The lines below starting at the line containing "Zakpartituur [Apply filter: Zakpartituur]" and ending at the line containing "Zutphen, T. van [Apply" are to be repeated exactly, with both ends kept and nothing else added.

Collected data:
════════════════

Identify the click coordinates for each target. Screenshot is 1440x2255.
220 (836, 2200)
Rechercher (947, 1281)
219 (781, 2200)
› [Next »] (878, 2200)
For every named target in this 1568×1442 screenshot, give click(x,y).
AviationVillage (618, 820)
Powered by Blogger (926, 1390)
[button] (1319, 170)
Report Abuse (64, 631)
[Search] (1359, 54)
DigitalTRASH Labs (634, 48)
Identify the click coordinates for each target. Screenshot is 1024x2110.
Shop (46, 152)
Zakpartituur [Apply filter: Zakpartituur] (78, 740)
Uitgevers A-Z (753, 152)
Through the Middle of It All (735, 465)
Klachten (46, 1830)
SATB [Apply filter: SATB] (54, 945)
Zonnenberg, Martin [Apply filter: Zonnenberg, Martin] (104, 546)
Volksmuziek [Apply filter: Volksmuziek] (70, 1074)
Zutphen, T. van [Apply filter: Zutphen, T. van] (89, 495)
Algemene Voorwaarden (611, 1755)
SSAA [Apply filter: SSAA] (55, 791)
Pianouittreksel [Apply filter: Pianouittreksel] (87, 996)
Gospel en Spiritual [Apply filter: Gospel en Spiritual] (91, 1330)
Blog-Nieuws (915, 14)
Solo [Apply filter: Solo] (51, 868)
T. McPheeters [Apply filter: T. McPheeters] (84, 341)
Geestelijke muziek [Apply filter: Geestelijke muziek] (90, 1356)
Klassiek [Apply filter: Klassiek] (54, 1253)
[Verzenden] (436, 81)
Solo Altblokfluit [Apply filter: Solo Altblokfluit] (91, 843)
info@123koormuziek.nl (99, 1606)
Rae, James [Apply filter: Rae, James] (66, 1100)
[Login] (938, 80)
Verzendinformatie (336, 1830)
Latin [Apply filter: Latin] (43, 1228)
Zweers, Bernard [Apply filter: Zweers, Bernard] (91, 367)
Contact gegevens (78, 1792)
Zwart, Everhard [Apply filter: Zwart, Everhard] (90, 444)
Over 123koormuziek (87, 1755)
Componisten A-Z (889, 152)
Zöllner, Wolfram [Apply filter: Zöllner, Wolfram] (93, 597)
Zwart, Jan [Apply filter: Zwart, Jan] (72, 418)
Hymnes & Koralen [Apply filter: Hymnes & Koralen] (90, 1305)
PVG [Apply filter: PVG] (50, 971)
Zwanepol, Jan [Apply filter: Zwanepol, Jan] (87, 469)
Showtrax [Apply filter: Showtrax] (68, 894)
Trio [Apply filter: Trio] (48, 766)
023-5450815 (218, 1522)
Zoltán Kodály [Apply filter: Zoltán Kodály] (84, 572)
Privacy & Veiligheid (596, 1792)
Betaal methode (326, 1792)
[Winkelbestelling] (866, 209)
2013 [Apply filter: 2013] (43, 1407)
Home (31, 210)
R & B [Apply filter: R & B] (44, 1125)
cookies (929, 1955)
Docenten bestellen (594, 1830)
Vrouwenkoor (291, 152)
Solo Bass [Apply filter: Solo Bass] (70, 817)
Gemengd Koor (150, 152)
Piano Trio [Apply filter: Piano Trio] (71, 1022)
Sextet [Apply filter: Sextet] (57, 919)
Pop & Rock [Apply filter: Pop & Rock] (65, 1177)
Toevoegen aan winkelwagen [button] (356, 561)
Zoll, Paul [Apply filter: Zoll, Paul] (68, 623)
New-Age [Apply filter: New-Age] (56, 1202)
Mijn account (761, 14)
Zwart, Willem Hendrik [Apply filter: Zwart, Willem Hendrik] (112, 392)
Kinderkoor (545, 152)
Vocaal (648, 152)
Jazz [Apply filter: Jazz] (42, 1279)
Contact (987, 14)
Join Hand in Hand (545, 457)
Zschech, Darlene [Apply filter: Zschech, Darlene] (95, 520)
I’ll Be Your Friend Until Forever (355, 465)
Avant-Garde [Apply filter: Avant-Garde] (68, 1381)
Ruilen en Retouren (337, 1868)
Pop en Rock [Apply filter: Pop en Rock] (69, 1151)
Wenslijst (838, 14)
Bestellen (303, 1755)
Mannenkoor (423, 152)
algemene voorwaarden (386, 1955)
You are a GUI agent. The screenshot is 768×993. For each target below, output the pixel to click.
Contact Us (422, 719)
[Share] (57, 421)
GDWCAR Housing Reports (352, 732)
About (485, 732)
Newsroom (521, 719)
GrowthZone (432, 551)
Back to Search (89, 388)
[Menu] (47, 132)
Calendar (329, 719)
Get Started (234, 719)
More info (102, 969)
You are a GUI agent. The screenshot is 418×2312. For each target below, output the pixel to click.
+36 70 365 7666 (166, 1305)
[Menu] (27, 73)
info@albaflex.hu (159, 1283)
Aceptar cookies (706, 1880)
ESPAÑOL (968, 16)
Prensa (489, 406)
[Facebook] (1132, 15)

════════════════

## EXERCISE SOLUTION
Zakpartituur [Apply filter: Zakpartituur] (78, 740)
Uitgevers A-Z (753, 152)
Through the Middle of It All (735, 465)
Klachten (46, 1830)
SATB [Apply filter: SATB] (54, 945)
Zonnenberg, Martin [Apply filter: Zonnenberg, Martin] (104, 546)
Volksmuziek [Apply filter: Volksmuziek] (70, 1074)
Zutphen, T. van [Apply filter: Zutphen, T. van] (89, 495)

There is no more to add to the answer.